YOUR OBJECTIVE:
Scan the entries below. List each line with "Lenka".

*** Opening DATASET RECORDS ***

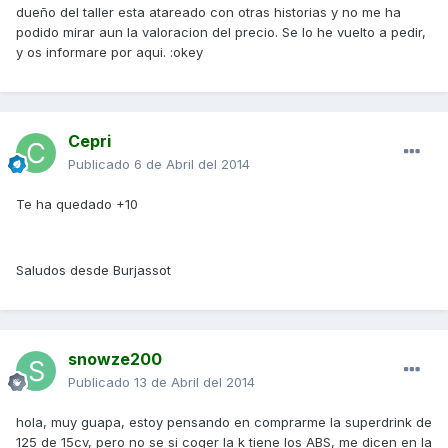
dueño del taller esta atareado con otras historias y no me ha
podido mirar aun la valoracion del precio. Se lo he vuelto a pedir,
y os informare por aqui. :okey
Cepri
Publicado
6 de Abril del 2014
Te ha quedado +10
Saludos desde Burjassot
snowze200
Publicado
13 de Abril del 2014
hola, muy guapa, estoy pensando en comprarme la superdrink de
125 de 15cv, pero no se si coger la k tiene los ABS, me dicen en la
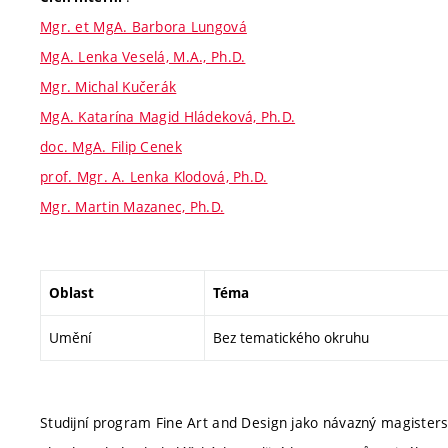
Mgr. et MgA. Barbora Lungová
MgA. Lenka Veselá, M.A., Ph.D.
Mgr. Michal Kučerák
MgA. Katarína Magid Hládeková, Ph.D.
doc. MgA. Filip Cenek
prof. Mgr. A. Lenka Klodová, Ph.D.
Mgr. Martin Mazanec, Ph.D.
Oblast
Téma
Umění
Bez tematického okruhu
Studijní program Fine Art and Design jako návazný magisters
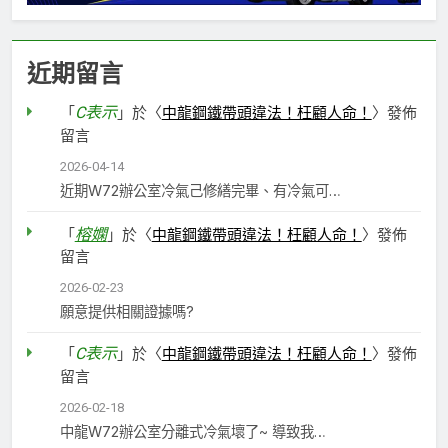
近期留言
C表示
「
」於〈
中龍鋼鐵帶頭違法！枉顧人命！
〉發佈
留言
2026-04-14
近期W72辦公室冷氣己修繕完畢、有冷氣可…
榕嫻
「
」於〈
中龍鋼鐵帶頭違法！枉顧人命！
〉發佈
留言
2026-02-23
願意提供相關證據嗎?
C表示
「
」於〈
中龍鋼鐵帶頭違法！枉顧人命！
〉發佈
留言
2026-02-18
中龍W72辦公室分離式冷氣壞了~ 導致我…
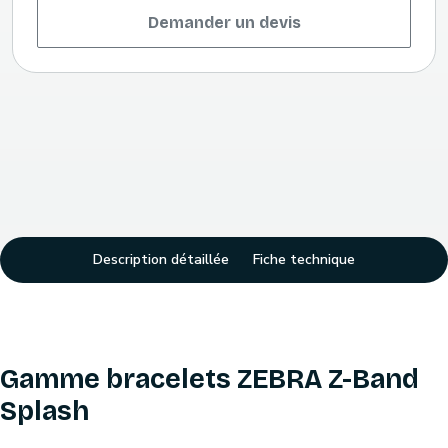
Demander un devis
Description détaillée
Fiche technique
Gamme bracelets ZEBRA Z-Band
Splash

*** Closing DATASET RECORDS ***

EXERCISE OUTPUT:
MgA. Lenka Veselá, M.A., Ph.D.
prof. Mgr. A. Lenka Klodová, Ph.D.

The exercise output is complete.